Kebijakan dan Kepentingan Dampak

Berangkat dari bagaimana proses penentuan kualitas jurnal, sungguh metrik itu bukan sesuatu yang bisa diabai. Pada masa lalu, ketika jurnal belum berkembang dengan pesat dan jumlahnya belum sebanyak sekarang, posisi kualifikasi pun sudah dikenal. Titik …

Berangkat dari bagaimana proses penentuan kualitas jurnal, sungguh metrik itu bukan sesuatu yang bisa diabai. Pada masa lalu, ketika jurnal belum berkembang dengan pesat dan jumlahnya belum sebanyak sekarang, posisi kualifikasi pun sudah dikenal. Titik itu yang dipegang bahwa satu jurnal itu dapat disebut berkualitas baik atau tidak. Jurnal yang memiliki reputasi itu akan menjadi pilihan lebih banyak orang. Mereka yang ingin menyampaikan pikiran akan menggunakan panggung yang lebih bereputasi.
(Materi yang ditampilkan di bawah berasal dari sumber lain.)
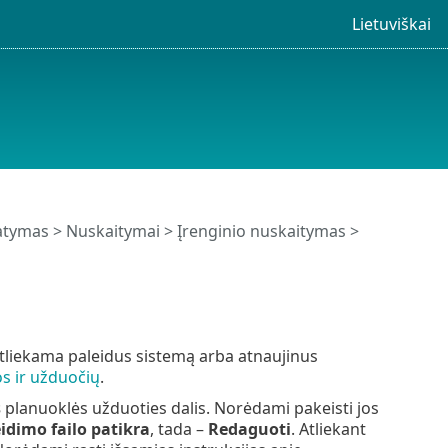
Lietuviškai
tatymas
>
Nuskaitymai
>
Įrenginio nuskaitymas
>
tliekama paleidus sistemą arba atnaujinus
s ir užduočių
.
s
planuoklės užduoties dalis. Norėdami pakeisti jos
dimo failo patikra
, tada –
Redaguoti
. Atliekant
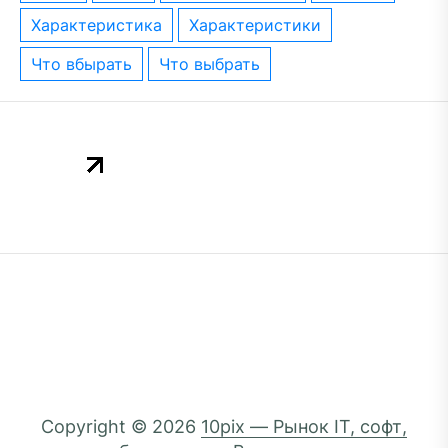
характеристика
характеристики
что вбырать
что выбрать
Copyright © 2026
10pix — Рынок IT, софт,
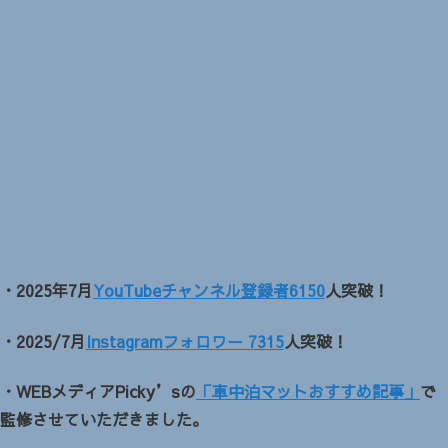
・2025年7月
YouTubeチャンネル登録者6150
人突破！
・2025/7月
Instagramフォロワー 7315
人突破！
・WEBメディアPicky’sの
「車中泊マットおすすめ記事」
で
監修させていただきました。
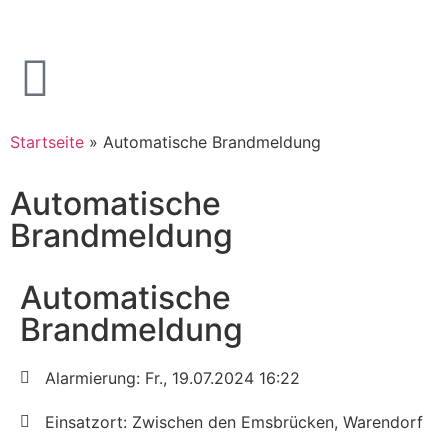
Startseite
»
Automatische Brandmeldung
Automatische
Brandmeldung
Automatische
Brandmeldung
Alarmierung: Fr., 19.07.2024 16:22
Einsatzort: Zwischen den Emsbrücken, Warendorf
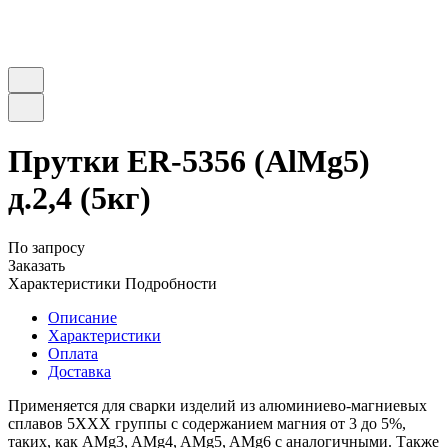
Прутки ER-5356 (AlMg5)
д.2,4 (5кг)
По запросу
Заказать
Характеристики
Подробности
Описание
Характеристики
Оплата
Доставка
Применяется для сварки изделий из алюминиево-магниевых
сплавов 5ХХХ группы с содержанием магния от 3 до 5%,
таких, как AMg3, AMg4, AMg5, AMg6 с аналогичными. Также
Soal bagaimana berjuang mencapai reputasi pun, bukan tanpa debat. Namun sebagai catatan, harusnya ada debat dari soal yang paling fundamental: soal reputasi yang ditentukan oleh kebijakan. Jika ada di antara kita yang mempermasalahkan reputasi itu pada tingkat jurnal, sepertinya itu salah alamat. Kebijakan sendiri punya kepentingan yang lebih besar, yakni pada soal nilai tawar ketika berhadapan dengan dunia yang lebih luas. Bukankah kompetisi itu akan berlangsung seimbang ketika semua pihak menggunakan alat ukur yang sama?

Mari kita kembali ke belakang, orang-orang yang naik pangkat pada masa lalu pun, tetap akan mencari jurnal yang berkualitas baik pada masanya. Saya teringat ketika mahasiswa, merasakan bagaimana Kanun Jurnal Ilmu Hukum menjadi salah satu primadona di Indonesia. Sebagai salah satu jurnal hukum terbaik waktu itu, menjadi tumpuan banyak orang di republik. Walau saya masih mahasiswa, suasana seperti itu terasa.

Catatan penting soal bagaimana kebijakan menentukan alat ukur tertentu dalam jurnal, harus dilihat dalam kacamata yang lebih tajam. Dengan kata lain, pencapaian jabatan akademik tertentu dengan menggunakan jurnal berkualifikasi tertentu, yang didasari oleh suatu kebijakan, pasti ada sesuatu yang kepentingan yang mendasarinya. Contoh kongkret, selama ini, dosen yang ingin naik fungsional ke Lektor Kepala atau Guru Besar, harus memiliki publikasi pada jurnal terindeks Sinta 2 atau jurnal internasional bereputasi, memiliki kepentingan yang harus dipahami. Kualifikasi yang disebut terakhir, dipahami melalui dua indeks, yakni Scopus atau Web of Science (WoS).

Kepentingan kebijakan itu yang kadang-kadang disebut sejumlah orang sebagai posisi yang melupakan kepentingan keilmuan. Padahal kepentingan itu sendiri tidak lepas dari cara mengukur keilmuan dalam makna yang lebih kongkret. Jika bukan karena alat ukur, bisa dibayangkan bagaimana rumitnya menjawab pertanyaan tentang bagaimana mengukur dampak dari pemikiran seseorang. Ternyata sitasi menjadi jawaban untuk mengukur itu. Kebijakan, misalnya menentukan, sitasi yang lebih dari 25, bisa dikategorikan sebagai dampak tinggi.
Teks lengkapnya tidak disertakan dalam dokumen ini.